[Extracted data entries]
┏━━
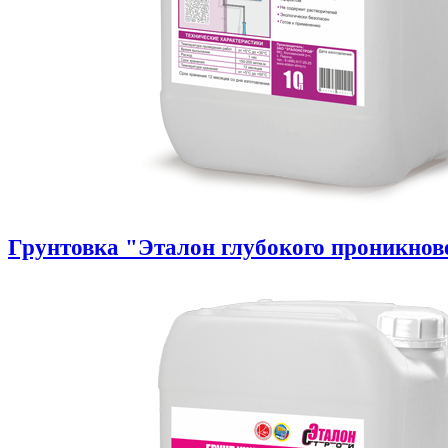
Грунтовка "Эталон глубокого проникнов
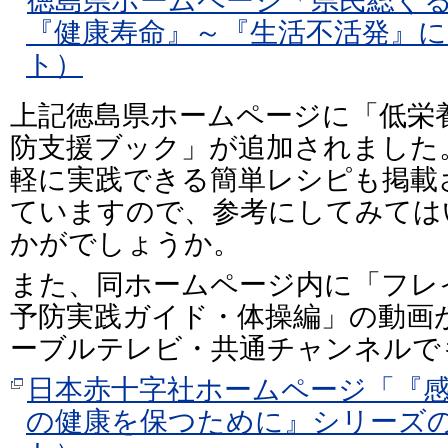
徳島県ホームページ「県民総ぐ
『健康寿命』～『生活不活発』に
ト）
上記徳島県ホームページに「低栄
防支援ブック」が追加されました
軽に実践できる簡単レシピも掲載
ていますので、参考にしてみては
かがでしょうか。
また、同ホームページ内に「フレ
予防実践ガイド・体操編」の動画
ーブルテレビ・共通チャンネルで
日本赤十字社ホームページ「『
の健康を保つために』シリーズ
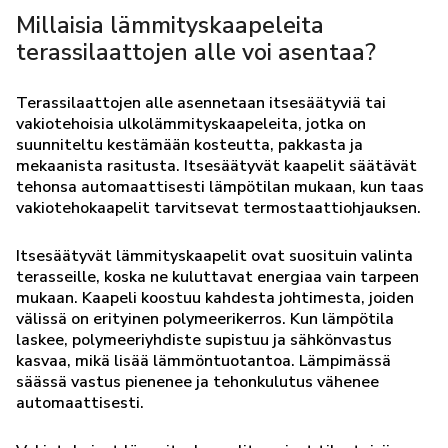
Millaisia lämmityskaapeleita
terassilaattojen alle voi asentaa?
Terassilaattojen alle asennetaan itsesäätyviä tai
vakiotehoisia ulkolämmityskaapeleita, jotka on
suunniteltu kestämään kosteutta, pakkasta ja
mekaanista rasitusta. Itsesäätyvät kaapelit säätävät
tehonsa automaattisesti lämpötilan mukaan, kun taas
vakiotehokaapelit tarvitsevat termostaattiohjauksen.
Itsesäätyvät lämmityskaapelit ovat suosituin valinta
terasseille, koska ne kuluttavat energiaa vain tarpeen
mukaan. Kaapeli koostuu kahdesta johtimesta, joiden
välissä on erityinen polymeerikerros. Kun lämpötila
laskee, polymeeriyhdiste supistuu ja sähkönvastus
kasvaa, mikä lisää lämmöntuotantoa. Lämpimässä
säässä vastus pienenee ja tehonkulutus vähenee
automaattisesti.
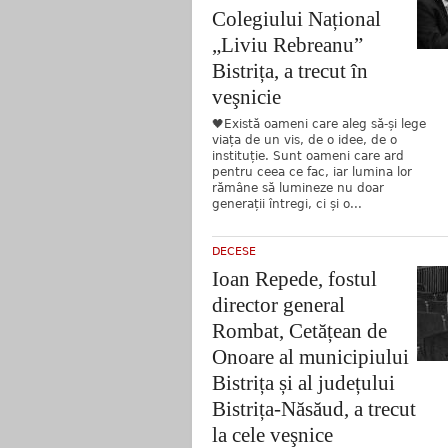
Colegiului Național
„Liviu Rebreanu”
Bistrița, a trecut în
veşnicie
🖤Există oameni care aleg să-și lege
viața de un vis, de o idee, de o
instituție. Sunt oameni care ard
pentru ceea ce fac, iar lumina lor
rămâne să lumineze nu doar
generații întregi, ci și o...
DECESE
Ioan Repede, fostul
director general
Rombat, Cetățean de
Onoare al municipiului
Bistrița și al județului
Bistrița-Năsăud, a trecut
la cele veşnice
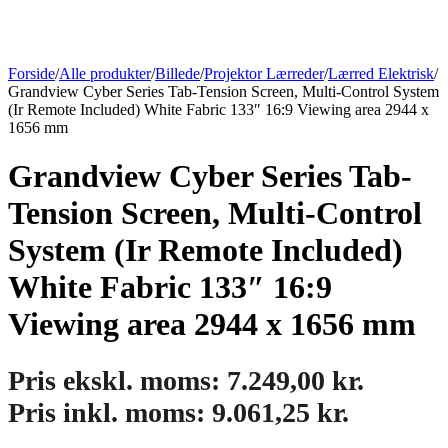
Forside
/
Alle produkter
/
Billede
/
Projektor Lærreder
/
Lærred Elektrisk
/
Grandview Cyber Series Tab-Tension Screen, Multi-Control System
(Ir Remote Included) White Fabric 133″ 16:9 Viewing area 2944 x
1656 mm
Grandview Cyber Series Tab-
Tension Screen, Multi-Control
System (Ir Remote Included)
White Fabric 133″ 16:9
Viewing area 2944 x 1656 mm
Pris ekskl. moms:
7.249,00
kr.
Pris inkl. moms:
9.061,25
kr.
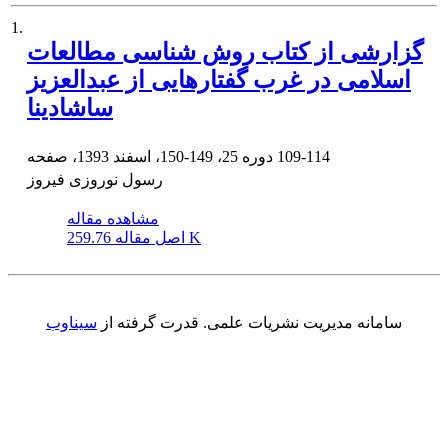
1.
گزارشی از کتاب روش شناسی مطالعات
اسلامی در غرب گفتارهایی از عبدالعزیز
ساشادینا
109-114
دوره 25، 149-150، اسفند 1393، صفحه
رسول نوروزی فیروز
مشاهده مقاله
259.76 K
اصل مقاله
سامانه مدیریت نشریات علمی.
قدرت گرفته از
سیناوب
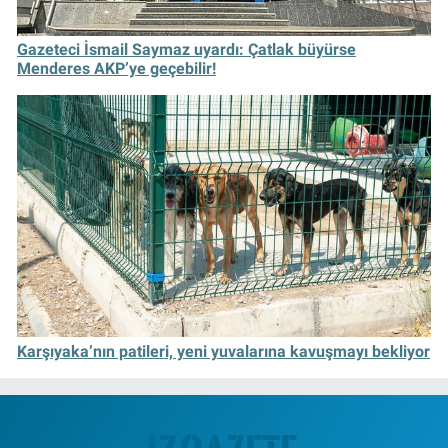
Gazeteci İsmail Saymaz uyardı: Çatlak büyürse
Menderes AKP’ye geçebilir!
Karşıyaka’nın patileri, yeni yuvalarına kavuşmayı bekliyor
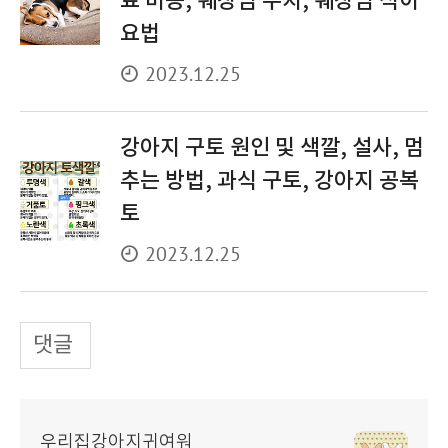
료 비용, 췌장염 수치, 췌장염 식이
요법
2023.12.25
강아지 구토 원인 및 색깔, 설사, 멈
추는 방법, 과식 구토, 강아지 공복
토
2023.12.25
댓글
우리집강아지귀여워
┗━━
Required action -
Where a record holds a picture, leave the picture out and restate the rest word for word.

Response to the exercise -
Грунтовка "Эталон глубокого проникнов
徳島県ホームページ「県民総ぐ
『健康寿命』～『生活不活発』に
ト）
上記徳島県ホームページに「低栄
防支援ブック」が追加されました
軽に実践できる簡単レシピも掲載
ていますので、参考にしてみては
かがでしょうか。
また、同ホームページ内に「フレ
予防実践ガイド・体操編」の動画
ーブルテレビ・共通チャンネルで
日本赤十字社ホームページ「『
の健康を保つために』シリーズ
Millaisia lämmityskaapeleita
terassilaattojen alle voi asentaa?
Terassilaattojen alle asennetaan itsesäätyviä tai
vakiotehoisia ulkolämmityskaapeleita, jotka on
suunniteltu kestämään kosteutta, pakkasta ja
mekaanista rasitusta. Itsesäätyvät kaapelit säätävät
tehonsa automaattisesti lämpötilan mukaan, kun taas
vakiotehokaapelit tarvitsevat termostaattiohjauksen.
Itsesäätyvät lämmityskaapelit ovat suosituin valinta
terasseille, koska ne kuluttavat energiaa vain tarpeen
mukaan. Kaapeli koostuu kahdesta johtimesta, joiden
välissä on erityinen polymeerikerros. Kun lämpötila
laskee, polymeeriyhdiste supistuu ja sähkönvastus
kasvaa, mikä lisää lämmöntuotantoa. Lämpimässä
säässä vastus pienenee ja tehonkulutus vähenee
automaattisesti.
Colegiului Național
„Liviu Rebreanu”
Bistrița, a trecut în
veşnicie
🖤Există oameni care aleg să-și lege
viața de un vis, de o idee, de o
instituție. Sunt oameni care ard
pentru ceea ce fac, iar lumina lor
rămâne să lumineze nu doar
generații întregi, ci și o...
DECESE
Ioan Repede, fostul
director general
Rombat, Cetățean de
Onoare al municipiului
Bistrița și al județului
Bistrița-Năsăud, a trecut
la cele veşnice
Forside
/
Alle produkter
/
Billede
/
Projektor Lærreder
/
Lærred Elektrisk
/
Grandview Cyber Series Tab-Tension Screen, Multi-Control System
(Ir Remote Included) White Fabric 133″ 16:9 Viewing area 2944 x
1656 mm
Grandview Cyber Series Tab-
Tension Screen, Multi-Control
System (Ir Remote Included)
White Fabric 133″ 16:9
Viewing area 2944 x 1656 mm
Pris ekskl. moms:
7.249,00
kr.
Pris inkl. moms:
9.061,25
kr.
1.
گزارشی از کتاب روش شناسی مطالعات
اسلامی در غرب گفتارهایی از عبدالعزیز
ساشادینا
109-114
دوره 25، 149-150، اسفند 1393، صفحه
رسول نوروزی فیروز
مشاهده مقاله
259.76 K
اصل مقاله
سامانه مدیریت نشریات علمی.
قدرت گرفته از
سیناوب
Gazeteci İsmail Saymaz uyardı: Çatlak büyürse
Menderes AKP’ye geçebilir!
Karşıyaka’nın patileri, yeni yuvalarına kavuşmayı bekliyor
료 비용, 췌장염 수치, 췌장염 식이
요법
2023.12.25
강아지 구토 원인 및 색깔, 설사, 멈
추는 방법, 과식 구토, 강아지 공복
토
2023.12.25
댓글
우리집강아지귀여워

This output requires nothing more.